The Coope Dota cooperative was founded in 1960 and has grown to 769 farmers. The Ecco team has been directly working with the cooperative for the past four years. Coope Dota's immaculate processing mills are nestled in the hills of the prominent Tarrazu growing region. Among the the finest operations in specialty coffee, Coope Dota is a trailblazer in microlot production in Costa Rica. This is due in no small part to general manager Roberto Mata's tireless work to produce exquisite microlot coffees with complete transparency, traceability and care from seed to cup. This coffee is a perfect symbol of the impressive strides Costa Rica continues to make as a leader in specialty coffee. A lively yet balanced cup with Rainier cherry sweetness, an orange-lemon ciitrus acidity, and a pleasant toffee and nougat finish.

Organic Brazil Camocim
Brazil

Catucai, Catucaiaçu and Caturra

Subtle violet and cocoa aromas follow-through into a full-bodied cup with mild lime acidity and distinct notes of juiced strawberries, cocoa, and creamy sweet almond butter. Delicious!
This coffee is a blend of three varietals; Catucai, Catucaiaçu and Caturra. Fazenda Camocim is a recognized leader in sustainability in Brazil, and produces high quality organic and biodynamic coffees. Learning from his grandfather, Sr. Henrique Sloper Araújo promotes biodiversity using the best modern and ancient farming techniques, and by integrating the farm into the surrounding Pedra Azul national park region. Coffee cherries are manually picked, sorted, and dry de-pulped before being dried on raised terraces, all to ensure the highest quality. The great care that Sr. Henrique Sloper Araújo and his dedicated staff take in cultivation, picking and processing is evident in the cup: clean, sweet, full-bodied coffee!

La Guatuza
Nicaragua

Organic

The Canales family and the El Eden cooperative group continue to be the most proactive and quality-conscious organic farmers in Nicaragua. The ecosystem at the breathtaking La Guatuza farm is best described as lush and is almost entirely self-sustaining. This season the Canales family have furthered their committment to quality by improving their wet mill, directly resulting in the clarity and sweetness found in this coffee.
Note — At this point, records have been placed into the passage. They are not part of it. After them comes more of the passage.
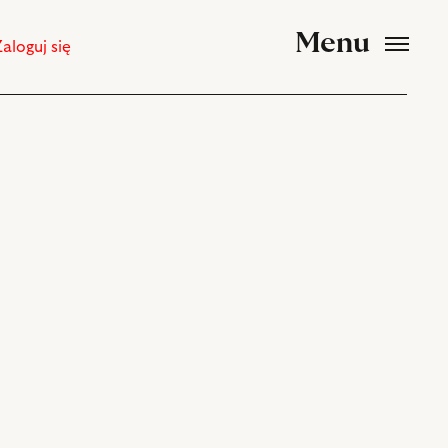
Menu
Zaloguj się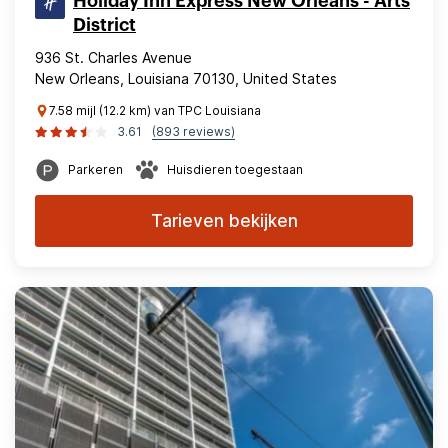
Holiday Inn Express New Orleans - Arts
District
936 St. Charles Avenue
New Orleans, Louisiana 70130, United States
7.58 mijl (12.2 km) van TPC Louisiana
3.61
(893 reviews)
Parkeren
Huisdieren toegestaan
Tarieven bekijken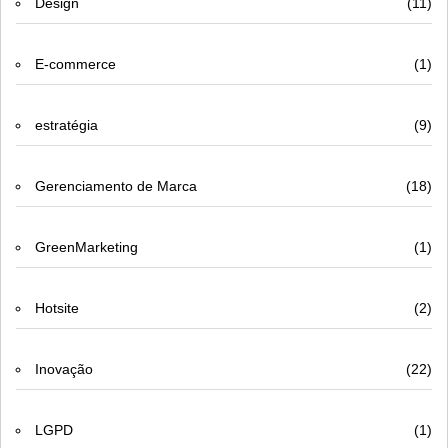
Design
(11)
E-commerce
(1)
estratégia
(9)
Gerenciamento de Marca
(18)
GreenMarketing
(1)
Hotsite
(2)
Inovação
(22)
LGPD
(1)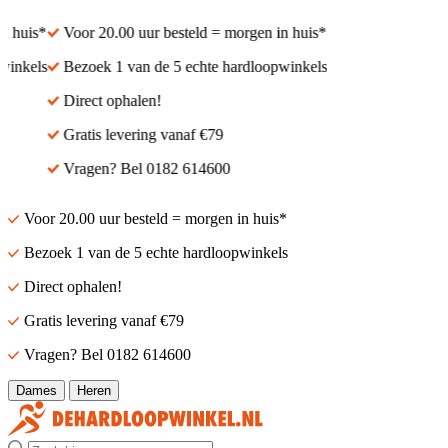
 huis*
Voor 20.00 uur besteld = morgen in huis*
inkels
Bezoek 1 van de 5 echte hardloopwinkels
Direct ophalen!
Gratis levering vanaf €79
Vragen? Bel 0182 614600
Voor 20.00 uur besteld = morgen in huis*
Bezoek 1 van de 5 echte hardloopwinkels
Direct ophalen!
Gratis levering vanaf €79
Vragen? Bel 0182 614600
Dames
Heren
Zoek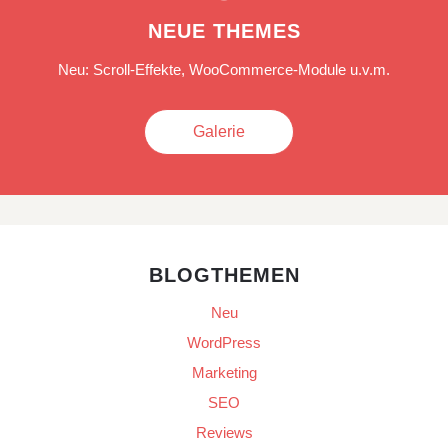
NEUE THEMES
Neu: Scroll-Effekte, WooCommerce-Module u.v.m.
Galerie
BLOGTHEMEN
Neu
WordPress
Marketing
SEO
Reviews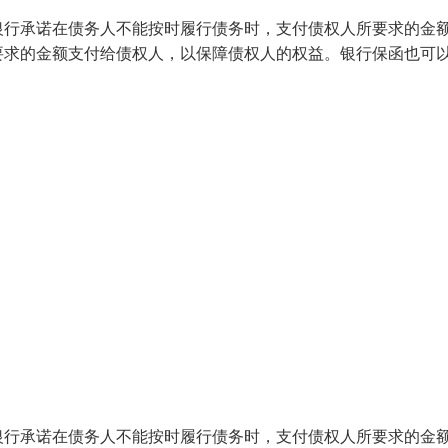
银行承诺在债务人不能按时履行债务时，支付债权人所要求的金
要求的金额支付给债权人，以保障债权人的权益。银行保函也可
银行承诺在债务人不能按时履行债务时，支付债权人所要求的金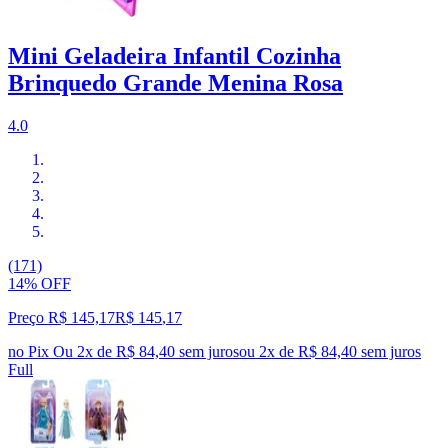
Mini Geladeira Infantil Cozinha
Brinquedo Grande Menina Rosa
4.0
(171)
14% OFF
Preço R$ 145,17
R$
145
,
17
no Pix
Ou 2x de R$ 84,40 sem juros
ou
2
x de
R$ 84,40
sem juros
Full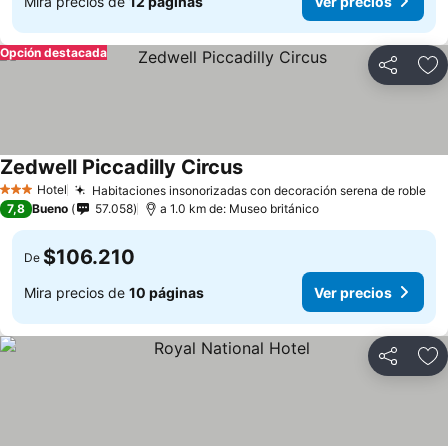
Mira precios de
12 páginas
Ver precios
Opción destacada
Compartir
Ag
Zedwell Piccadilly Circus
Hotel
Habitaciones insonorizadas con decoración serena de roble
3 Estrellas
7,8
Bueno
57.058
a 1.0 km de: Museo británico
$106.210
De
Mira precios de
10 páginas
Ver precios
Compartir
Ag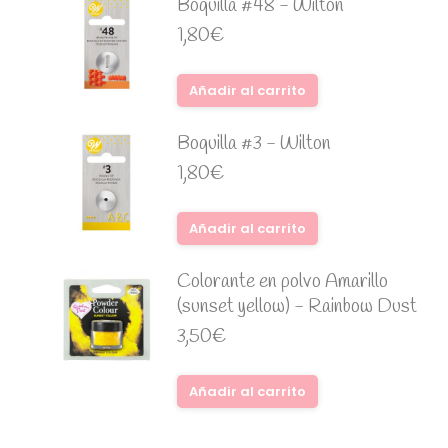
Boquilla #48 - Wilton
1,80
€
Añadir al carrito
Boquilla #3 - Wilton
1,80
€
Añadir al carrito
Colorante en polvo Amarillo
(sunset yellow) - Rainbow Dust
3,50
€
Añadir al carrito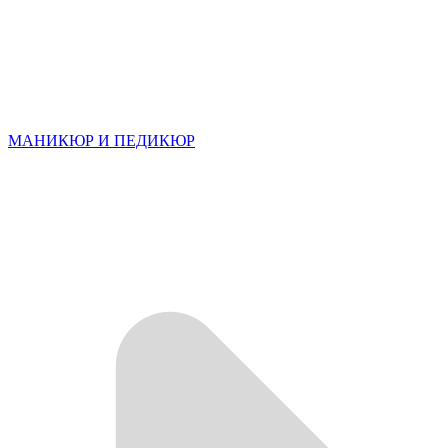
МАНИКЮР И ПЕДИКЮР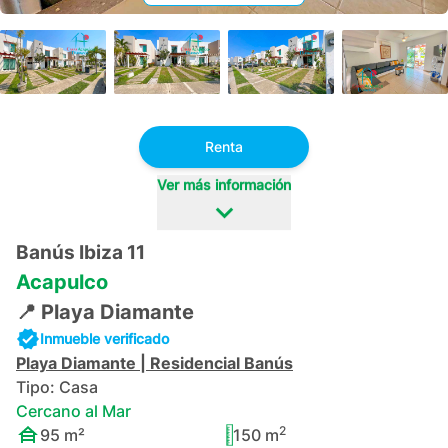
+
44
Renta
Ver más información
Banús Ibiza 11
Acapulco
📍
Playa Diamante
Inmueble verificado
Playa Diamante
|
Residencial Banús
Tipo:
Casa
Cercano al Mar
2
95
m²
150
m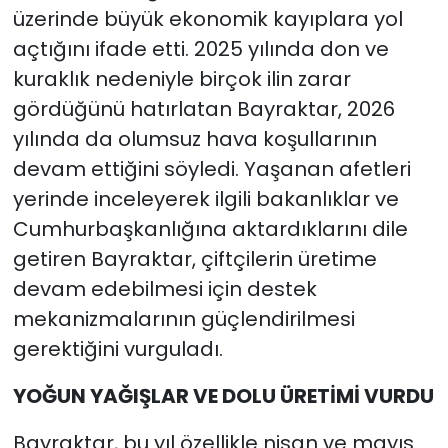
üzerinde büyük ekonomik kayıplara yol
açtığını ifade etti. 2025 yılında don ve
kuraklık nedeniyle birçok ilin zarar
gördüğünü hatırlatan Bayraktar, 2026
yılında da olumsuz hava koşullarının
devam ettiğini söyledi. Yaşanan afetleri
yerinde inceleyerek ilgili bakanlıklar ve
Cumhurbaşkanlığına aktardıklarını dile
getiren Bayraktar, çiftçilerin üretime
devam edebilmesi için destek
mekanizmalarının güçlendirilmesi
gerektiğini vurguladı.
YOĞUN YAĞIŞLAR VE DOLU ÜRETİMİ VURDU
Bayraktar, bu yıl özellikle nisan ve mayıs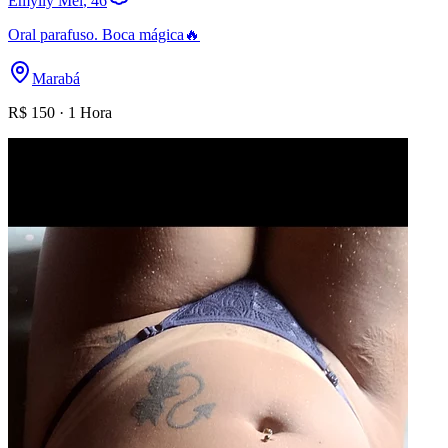
Emylly Mel
, 46
Oral parafuso. Boca mágica🔥
Marabá
R$
150
·
1 Hora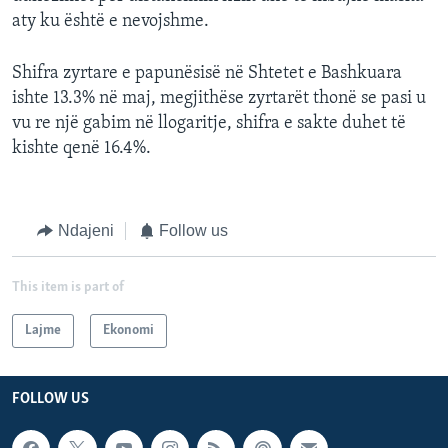
aty ku është e nevojshme.
Shifra zyrtare e papunësisë në Shtetet e Bashkuara
ishte 13.3% në maj, megjithëse zyrtarët thonë se pasi u
vu re një gabim në llogaritje, shifra e sakte duhet të
kishte qenë 16.4%.
Ndajeni
Follow us
This item is part of
Lajme
Ekonomi
FOLLOW US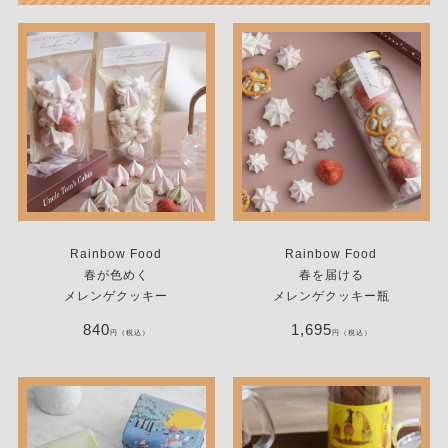
Rainbow Food
Rainbow Food
春が色めく
春を届ける
メレンゲクッキー
メレンゲクッキー瓶
840
1,695
円（税込）
円（税込）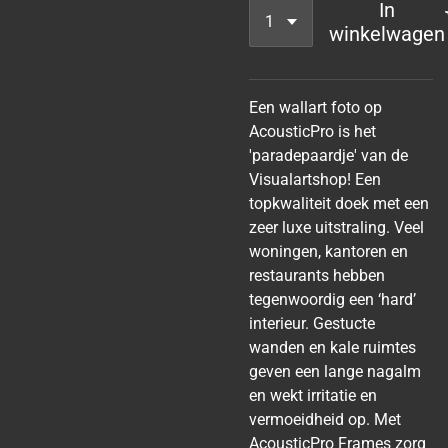
In
winkelwagen
Een wallart foto op
AcousticPro is het
'paradepaardje' van de
Visualartshop! Een
topkwaliteit doek met een
zeer luxe uitstraling. Veel
woningen, kantoren en
restaurants hebben
tegenwoordig een ‘hard’
interieur. Gestucte
wanden en kale ruimtes
geven een lange nagalm
en wekt irritatie en
vermoeidheid op. Met
AcousticPro Frames zorg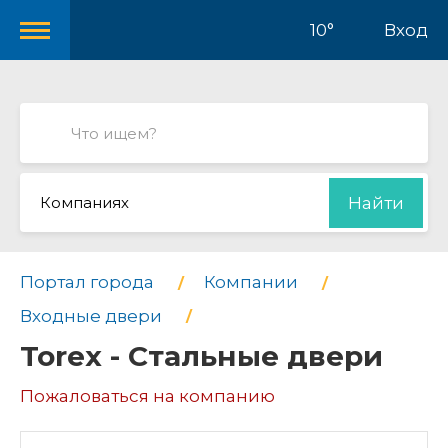
10°
Вход
Компаниях
Найти
Портал города
Компании
Входные двери
Torex - Стальные двери
Пожаловаться на компанию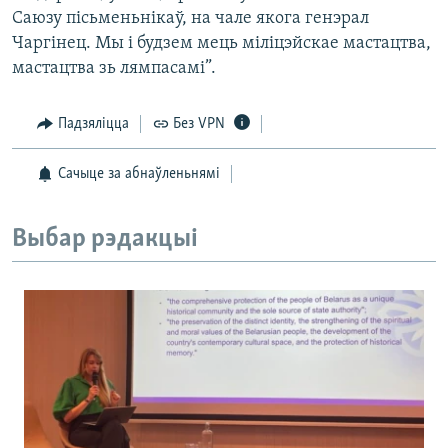
Саюзу пісьменьнікаў, на чале якога генэрал
Чаргінец. Мы і будзем мець міліцэйскае мастацтва,
мастацтва зь лямпасамі”.
Падзяліцца
Без VPN
Сачыце за абнаўленьнямі
Выбар рэдакцыі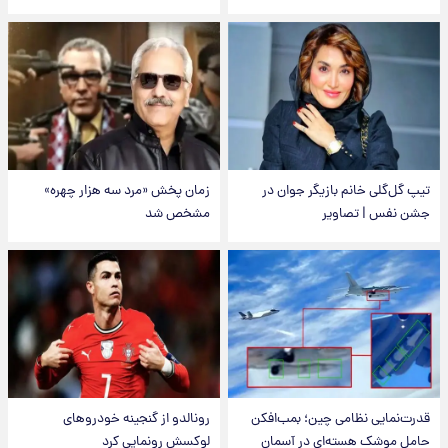
تیپ گل‌گلی خانم بازیگر جوان در
زمان پخش «مرد سه هزار چهره»
جشن نفس | تصاویر
مشخص شد
قدرت‌نمایی نظامی چین؛ بمب‌افکن
رونالدو از گنجینه خودروهای
حامل موشک هسته‌ای در آسمان
لوکسش رونمایی کرد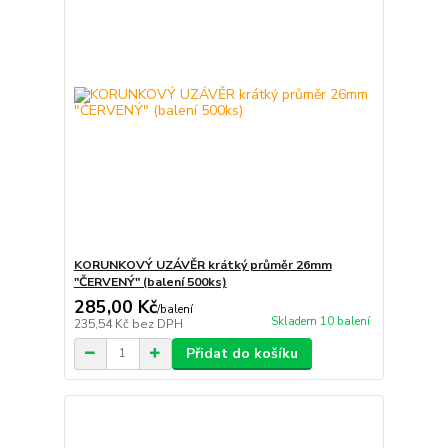
KORUNKOVÝ UZÁVĚR krátký průměr 26mm
"ČERVENÝ" (balení 500ks)
285,00 Kč
/
balení
Skladem 10 balení
235,54 Kč
bez DPH
Přidat do košíku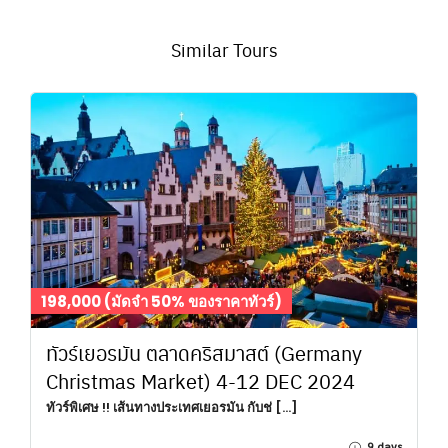
Similar Tours
198,000 (มัดจำ 50% ของราคาทัวร์)
ทัวร์เยอรมัน ตลาดคริสมาสต์ (Germany
Christmas Market) 4-12 DEC 2024
ทัวร์พิเศษ !! เส้นทางประเทศเยอรมัน กับช่ […]
9 days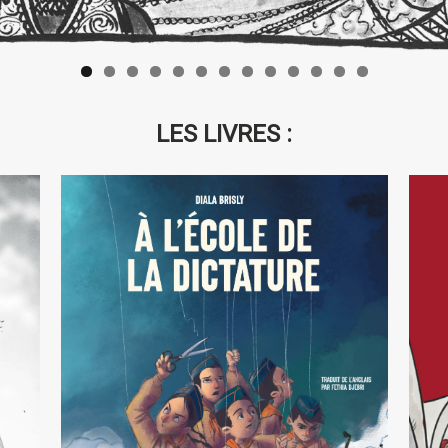
LES LIVRES :
D
A l’école de la dictature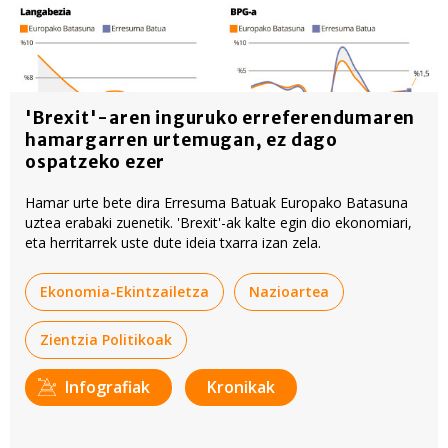
'Brexit'-aren inguruko erreferendumaren
hamargarren urtemugan, ez dago
ospatzeko ezer
Hamar urte bete dira Erresuma Batuak Europako Batasuna
uztea erabaki zuenetik. 'Brexit'-ak kalte egin dio ekonomiari,
eta herritarrek uste dute ideia txarra izan zela.
Ekonomia-Ekintzailetza
Nazioartea
Zientzia Politikoak
Infografiak
Kronikak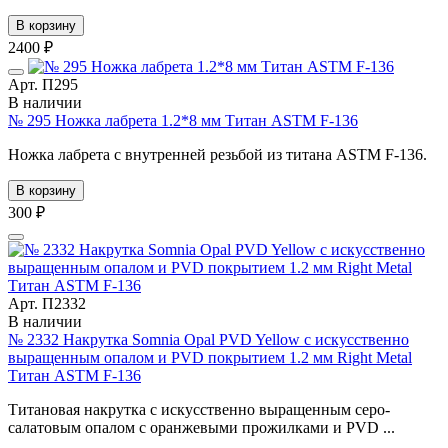
В корзину
2400 ₽
Арт. П295
В наличии
№ 295 Ножка лабрета 1.2*8 мм Титан ASTM F-136
Ножка лабрета с внутренней резьбой из титана ASTM F-136.
В корзину
300 ₽
Арт. П2332
В наличии
№ 2332 Накрутка Somnia Opal PVD Yellow с искусственно
выращенным опалом и PVD покрытием 1.2 мм Right Metal
Титан ASTM F-136
Титановая накрутка с искусственно выращенным серо-
салатовым опалом с оранжевыми прожилками и PVD ...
Vanilla and brown sugar aromatics transition to a balanced cup resplendent with notes of juicy apricot, dried coconut and milk chocolate.

Bufcafe
Rwanda

A lively cup with floral aromatics, an excellent red grape, lime and tamarind acidity, and flavors of molasses, raisin and honey. Bufcafe is a real standout in a country full of incredible stories of reinvention and development progress. Much has been made in the press over the last few years about the way in which Rwanda has remade itself and emerged as a model country for economic progress in East Africa. Buf’s growth captures this dynamic and is without question one of the most successful of the washing station projects that have been proliferating in Rwanda since 2002. Epiphanie Mukashyaka is a widow who opened a small coffee washing station (Nyarusiza) outside of Butare back in 2003. Since then she has grown tremendously, more than doubling her volume and building a second station (Remera) nearby to increase capacity. Meanwhile, she has become the most decorated producer in the country, having taken multiple awards in each of the Rwandan quality competitions, including four in the first ever Rwanda Cup of Excellence. Her story is an inspiration and a stunning example of where a little initiative can lead.